Baker's orders have steadily risen. While most initial buyers were fellow Vermonters, the company now receives orders from across the United States, including such places as Tennessee, Texas and Arkansas.
Over in New Hampshire, clothesline activists have asked for legislative advice from Project Laundry List -- the first U.S. clothesline activist group -- according to the group's founder, Alexander Lee. And North Carolina recently passed a law invalidating city or county limitations on "energy devices based on the use of renewable resources." In addition, the clothesline movement there is hoping to find a "test case" to legally establish clothesline rights in North Carolina, Lee says...
At last count, in 2005, there were 88 million dryers in the United States, according to the Association of Home Appliance Manufacturers. Annually, these dryers consume 1,079 kilowatt hours of energy per household, creating 2,224 pounds of carbon-dioxide emissions.
Besides the global-warming and cost-saving aspects of clotheslines, proponents say hanging out clothes requires exercise and time outside -- elements that are missing from many Americans' lives. "So much of our lives have become automated," Wentzell says.
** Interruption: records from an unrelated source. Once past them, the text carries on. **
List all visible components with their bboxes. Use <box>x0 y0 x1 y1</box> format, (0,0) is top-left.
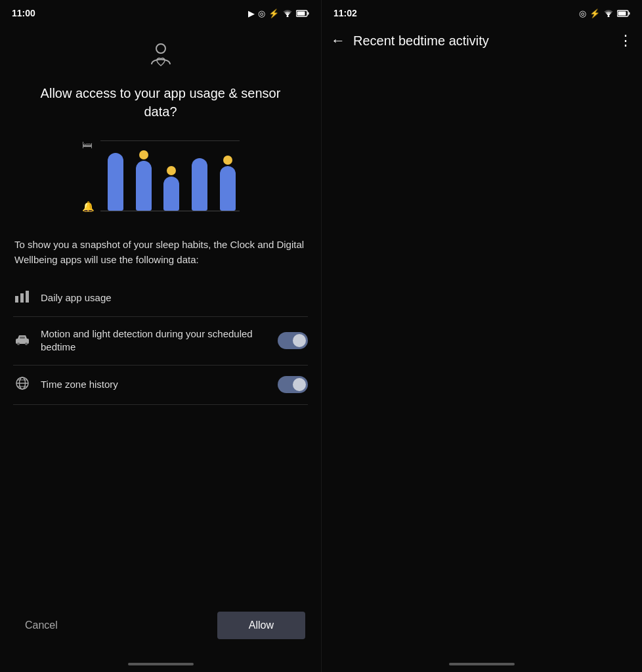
bar-col-4 <box>188 158 211 211</box>
cancel-button[interactable]: Cancel <box>16 613 67 638</box>
home-indicator-right <box>449 663 515 665</box>
svg-point-9 <box>17 343 20 345</box>
status-bar-left: 11:00 ▶ ◎ ⚡ <box>0 0 321 24</box>
svg-rect-6 <box>20 293 24 303</box>
bed-icon: 🛏 <box>82 139 93 151</box>
car-icon <box>13 333 32 348</box>
allow-button[interactable]: Allow <box>217 612 305 639</box>
home-indicator-left <box>128 663 194 665</box>
right-content <box>322 58 642 659</box>
bar-body-1 <box>108 153 123 211</box>
bar-body-5 <box>220 166 236 211</box>
svg-rect-11 <box>20 337 25 339</box>
bar-body-3 <box>163 177 179 211</box>
data-row-timezone: Time zone history <box>13 366 308 405</box>
globe-icon <box>13 376 32 394</box>
bar-col-1 <box>104 153 127 211</box>
more-options-icon[interactable]: ⋮ <box>618 32 633 49</box>
bar-chart-icon <box>13 291 32 306</box>
right-panel: 11:02 ◎ ⚡ ← Recent bedtime activity ⋮ <box>321 0 642 672</box>
bar-body-2 <box>136 161 152 211</box>
svg-point-0 <box>287 16 289 18</box>
target-icon: ◎ <box>258 9 265 18</box>
bar-dot-3 <box>167 166 176 175</box>
status-time-left: 11:00 <box>12 8 35 18</box>
permission-icon-wrap <box>13 24 308 84</box>
nav-title-right: Recent bedtime activity <box>353 33 618 49</box>
svg-rect-3 <box>297 11 305 15</box>
wifi-icon-right <box>603 9 614 17</box>
bar-col-5 <box>217 156 240 211</box>
bar-dot-2 <box>139 150 148 159</box>
left-scroll-content: Allow access to your app usage & sensor … <box>0 24 321 598</box>
permission-title: Allow access to your app usage & sensor … <box>13 84 308 134</box>
svg-point-4 <box>156 44 165 53</box>
chart-baseline <box>100 211 240 211</box>
svg-rect-20 <box>618 11 626 15</box>
data-row-daily-usage: Daily app usage <box>13 280 308 317</box>
description-text: To show you a snapshot of your sleep hab… <box>13 238 308 267</box>
bolt-icon: ⚡ <box>268 9 279 18</box>
status-icons-left: ▶ ◎ ⚡ <box>248 9 309 18</box>
play-icon: ▶ <box>248 9 255 18</box>
svg-rect-5 <box>15 296 18 303</box>
permission-icon <box>145 39 177 74</box>
left-panel: 11:00 ▶ ◎ ⚡ <box>0 0 321 672</box>
svg-rect-2 <box>308 12 309 14</box>
bar-col-3 <box>160 166 183 211</box>
svg-point-17 <box>608 16 610 18</box>
status-bar-right: 11:02 ◎ ⚡ <box>322 0 642 24</box>
chart-bars <box>104 145 240 211</box>
bar-dot-5 <box>223 156 232 165</box>
bar-body-4 <box>192 158 207 211</box>
motion-toggle[interactable] <box>278 332 308 349</box>
target-icon-right: ◎ <box>579 9 586 18</box>
wifi-icon <box>282 9 293 17</box>
battery-icon <box>296 10 309 17</box>
bottom-buttons: Cancel Allow <box>0 598 321 659</box>
alarm-icon: 🔔 <box>82 201 95 213</box>
status-time-right: 11:02 <box>333 8 357 18</box>
nav-bar-right: ← Recent bedtime activity ⋮ <box>322 24 642 58</box>
back-button-right[interactable]: ← <box>331 32 345 49</box>
bar-col-2 <box>132 150 155 211</box>
svg-rect-7 <box>26 291 29 303</box>
data-row-motion: Motion and light detection during your s… <box>13 317 308 366</box>
svg-point-10 <box>25 343 28 345</box>
status-icons-right: ◎ ⚡ <box>579 9 630 18</box>
bolt-icon-right: ⚡ <box>589 9 600 18</box>
motion-label: Motion and light detection during your s… <box>41 327 268 354</box>
daily-usage-label: Daily app usage <box>41 291 308 304</box>
chart-topline <box>100 140 240 141</box>
svg-rect-19 <box>629 12 630 14</box>
timezone-toggle[interactable] <box>278 376 308 393</box>
timezone-label: Time zone history <box>41 378 268 391</box>
battery-icon-right <box>617 10 630 17</box>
Plus, using a clothesline makes "your clothes last longer and smell better."
Despite clotheslines' purported benefits -- and a scent that can rival dryer sheets' "fresh rain" fragrance -- "the overwhelming majority" of community associations regulate or ban them, says Frank Rathbun, vice president of communications for the Community Associations Institute in Virginia. Sixty million Americans belong to one of 300,000 homeowners' associations, according to the institute, a national organization of community association leaders and management firms...
On Sept. 14, Project Laundry List will participate in an event at the energy company Hydro-Québec, protesting the diverting and damming of the Rupert River. Such damming would not have to occur, Lee says, if people adopted energy-saving methods like clotheslines. The group will display messages on T-shirts and sheets hung from -- what else? -- a 400-foot clothesline.